Stated otherwise, a fundamental goal of any surgical/orthopaedic procedure
is full recovery. This translates to the return of maximum function to the
operated area. Such optimum return requires that the post-operative
physical and geometrical relationships of bones and joints in the operated
area remain identical to those existing prior to the surgical treatment.
Unfortunately, the orthopaedic surgeon of today is equipped with only a few
devices to aid him in performing an accurate bone alignment, and ultimate
accuracy may rely on the skill and practice of the orthopaedic surgeon.
Various fixators and braces are available, but are limited in application
and accuracy. What is needed is something that will provide an enhanced
scope of application, greater accuracy, and increased physician
convenience.
Although reference has been made above to leg and hip bones and joints, it
is equally applicable to arm bones, and generally speaking, the
application is far broader.
OBJECTS AND SUMMARY OF THE PRESENT INVENTION
It is an object of the present invention to provide apparatus and method
for precisely positioning bones or bone portions subsequent to treatment
as before the treatment.
More particularly, it is an object of the present invention to provide
markers secured to the bones or bone portions before a
surgical/orthopaedic procedure which are observed by three dimensional
sensing means to insure that the bones are returned precisely to initial
relative position.
In carrying out the foregoing and other objects of the present invention,
we provide a plurality of orthopaedic markers which are observed by a
three dimensional sensor connected to a digital computer to provide a
graphics picture available to the surgeon during the procedure.

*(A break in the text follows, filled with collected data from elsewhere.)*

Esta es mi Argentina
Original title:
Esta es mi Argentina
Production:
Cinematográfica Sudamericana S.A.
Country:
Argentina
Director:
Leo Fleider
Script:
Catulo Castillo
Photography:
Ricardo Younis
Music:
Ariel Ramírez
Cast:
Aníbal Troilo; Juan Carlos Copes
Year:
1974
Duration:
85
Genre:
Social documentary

More particularly, the orthopaedic markers are rigid fixtures made of metal
or other appropriate material, rigidly mounted to the patient's bones
exposed during the operative procedure. This attachment can be facilitated
through the use of various clamping devices or temporary screws. Many
different types of such markers can be used, depending on the surgeon's
preference and the operated area. Each marker has fixed to it one or more
infrared light emitting diodes (LED's). The LED's are illuminated
sequentially under the control of a three dimensional sensor, such that
only one LED at a time outputs a beam of infrared light.
Cooperating with the lights is a three dimensional infrared optical sensor.

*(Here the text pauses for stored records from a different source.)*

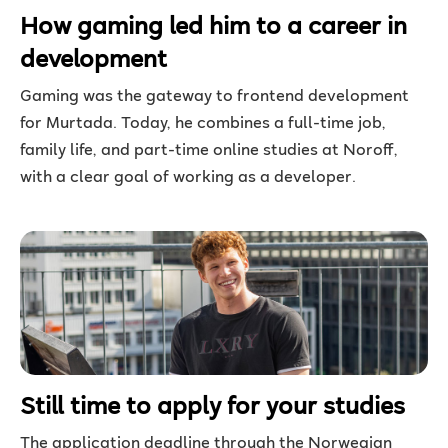
How gaming led him to a career in
development
Gaming was the gateway to frontend development
for Murtada. Today, he combines a full-time job,
family life, and part-time online studies at Noroff,
with a clear goal of working as a developer.
Still time to apply for your studies
The application deadline through the Norwegian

This sensor is somewhat akin to a stereo camera in that it has a plurality
of lenses. However, the output is not one or more pictures, but rather
electrical signals indicating the sensed position. The sensor is mounted
on the wall or ceiling of the operating room, in some fixed position, or
on a mobile cart, to provide an enhanced field of view which must cover
the operating area.
The optical sensor is capable of accurately measuring and reporting the
three dimensional position (X,Y,Z) of infrared LED's as noted above,
mounted to the orthopaedic markers. There may be as little as one LED for
each orthopaedic marker, but typically a plurality may be used. The sensor
turns the LED's on and off in rapid succession, in sequence, whereby the
sensor can easily differentiate between many infrared diodes.
The sensor is connected to a digital computer which receives and processes
the data from the sensor. The digital computer in turn is connected to a
graphics monitor which outputs the bone position and orientation data
derived by the computer from the marker position data. The data is
presented in a form most useful to the physician during the operation.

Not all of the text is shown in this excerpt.